Unit of Cellular Signaling, Department of Biological Chemistry, The Alexander Silberman Institute of Life Sciences, The Hebrew University of Jerusalem Jerusalem, Israel.
Front Oncol. 2012 Feb 8;2:4. doi: 10.3389/fonc.2012.00004. eCollection 2012.
Cancer researchers have been looking for ways to harness the immune system and to reinstate immune surveillance, to kill cancer cells without collateral damage. Here we scan current approaches to targeting the immune system against cancer, and emphasize our own approach.

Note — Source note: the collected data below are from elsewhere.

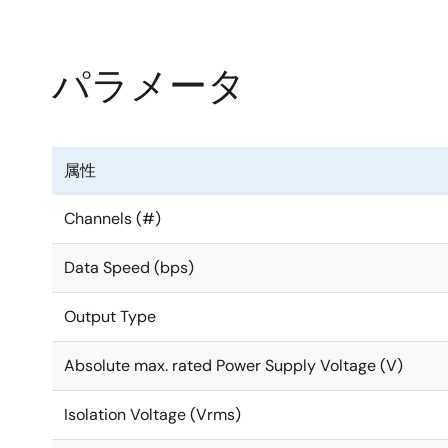
パラメータ
属性
Channels (#)
Data Speed (bps)
Output Type
Absolute max. rated Power Supply Voltage (V)
Isolation Voltage (Vrms)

We are using chemical vectors attached to a specific ligand, to introduce synthetic dsRNA, polyinosine/cytosine (polyIC), into tumors. The ligand binds to a receptor protein that is overexpressed on the surface of the tumor cells. Upon ligand binding, the receptor complex is internalized, introducing the polyIC into the cell. In this fashion a large amount of synthetic dsRNA can be internalized, leading to the activation of dsRNA-binding proteins, such as dsRNA dependent protein kinase (PKR), Toll-like receptor 3 (TLR3), retinoic acid-inducible gene I (RIG-1), and melanoma differentiation-associated gene 5 (MDA5). The simultaneous activation of these signaling proteins leads to the rapid demise of the targeted cell and to cytokine secretion. The cytokines lead to a strong bystander effect and to the recruitment of immune cells that converge upon the targeted cells. The bystander effects lead to the destruction of neighboring tumor cells not targeted themselves by the vector. Normal cells, being more robust than tumor cells, survive. This strategy has several advantages: (1) recruitment of the immune system is localized to the tumor. (2) The response is rapid, leading to fast tumor eradication. (3) The bystander effects lead to the eradication of tumor cells not harboring the target. (4) The multiplicity of pro-death signaling pathways elicited by PolyIC minimizes the likelihood of the emergence of resistance. In this chapter we focus on EGFR as the targeted receptor, which is overexpressed in many tumors. In principle, the strategy can be extended to other tumors that overexpress a protein that can be internalized by a ligand, which can be a small molecule, a single chain antibody, or an affibody.
癌症研究人员一直在寻找利用免疫系统并重新建立免疫监视的方法,以杀死癌细胞而不造成附带损伤。在这里,我们扫描了针对癌症的免疫系统的当前方法,并强调了我们自己的方法。我们使用附着在特定配体上的化学载体将合成双链 RNA(dsRNA)、聚肌苷酸/胞苷(polyIC)引入肿瘤。配体与肿瘤细胞表面过表达的受体蛋白结合。配体结合后,受体复合物被内化,将 polyIC 导入细胞。通过这种方式,可以摄取大量的合成 dsRNA,从而激活 dsRNA 结合蛋白,如 dsRNA 依赖性蛋白激酶(PKR)、Toll 样受体 3(TLR3)、维甲酸诱导基因 I(RIG-1)和黑色素瘤分化相关基因 5(MDA5)。这些信号蛋白的同时激活导致靶向细胞的迅速死亡和细胞因子的分泌。细胞因子导致强烈的旁观者效应,并招募聚集在靶向细胞上的免疫细胞。旁观者效应导致未被载体靶向的邻近肿瘤细胞的破坏。正常细胞比肿瘤细胞更健壮,因此能够存活。这种策略有几个优点:(1)免疫系统的募集仅限于肿瘤部位。(2)反应迅速,导致肿瘤迅速消除。(3)旁观者效应导致未携带靶标的肿瘤细胞的消除。(4)PolyIC 引发的多种促死亡信号通路最小化了出现耐药性的可能性。在本章中,我们重点介绍 EGFR 作为靶向受体,其在许多肿瘤中过表达。原则上,该策略可以扩展到其他过表达可被配体内化的蛋白质的肿瘤,配体可以是小分子、单链抗体或亲和体。